Side note here: Back in the day, when I was a newspaper reporter, myself and every single one of my co-workers had to come up through the obits desk. Every single one of us had to write obits for almost zero pay. Some for months, some for years. I did my time in college by writing obits for a very large metropolitan daily every weekend for three years (this was so I wouldn't have to do it after I graduated college).
The idea here is your basic obit is your basic newspaper story in structure and style. If you can't write an obit, then you need to pack your bags and go find another line of work. It was the proving ground to prove you could do it.
So, back to today.
I get the obit from the funeral director. As I'm reading, I start giggling. Then I'm laughing. Finally, I'm laughing so hard that I can't catch my breath.
I have discovered the source of the local paper's obit insanity.
Turns out, the funeral directors pretty much write the obits and submit them directly into the local newspaper's electronic submission system. Then they go directly into the newspaper.
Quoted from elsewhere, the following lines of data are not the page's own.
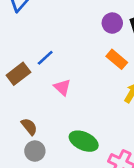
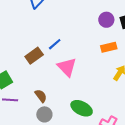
orange rectangle: (117, 59) -> (109, 47), turned -56
pink triangle: (62, 87) -> (67, 67), size x1.5

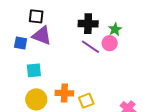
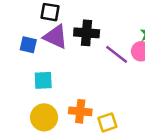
black cross: (88, 24) -> (87, 33), moved

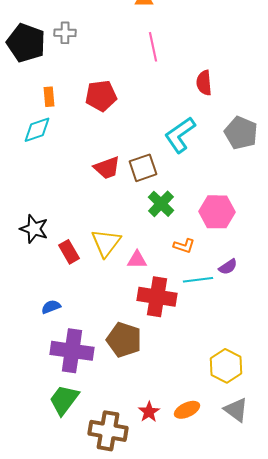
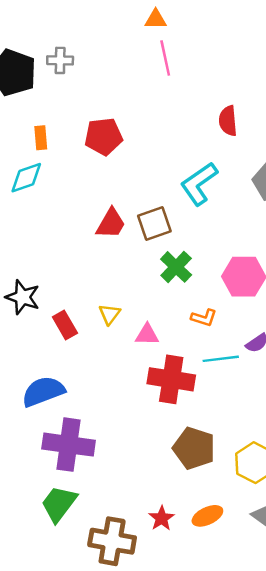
pink line: (153, 47) -> (165, 58), moved
red trapezoid: (107, 168) -> (111, 224), turned -40
yellow triangle: (106, 243) -> (110, 314), size x0.6
blue semicircle: (51, 307) -> (43, 391), size x1.8
brown pentagon: (124, 340) -> (194, 448), moved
There is no one reading them. No one copy-editing them. No one even checking that the obit makes a lick of sense (my dad's obit had him becoming a mailman when he was 8 years-old). As for misspellings? Fuhgedaboutit.
Needless to say, I tore the whole thing apart and re-wrote it. I left in the personal stuff the funeral director included (sooooo not okay back in the day, but hey, back in the day you didn't pay for it), but otherwise it was re-written and restructured within an inch of its life.
Guaranteed it will be the best-written obit to hit the local paper in months. Guaran-fucking-teed. And that's just based on the fact that all of the words are spelled correctly.
I think I've hit on the perfect post-retirement job when I retire a few decades from now.
I'm gonna go around to all of the local funeral homes and offer to write all of the obits for $20 a pop. Back in the day, I could pound out four to five obits an hour. Get yourself a steady stream of five to 10 obits a day, that's one to two hours' worth of work a day, and that's $100 to $200 a day.
It's totally a plan.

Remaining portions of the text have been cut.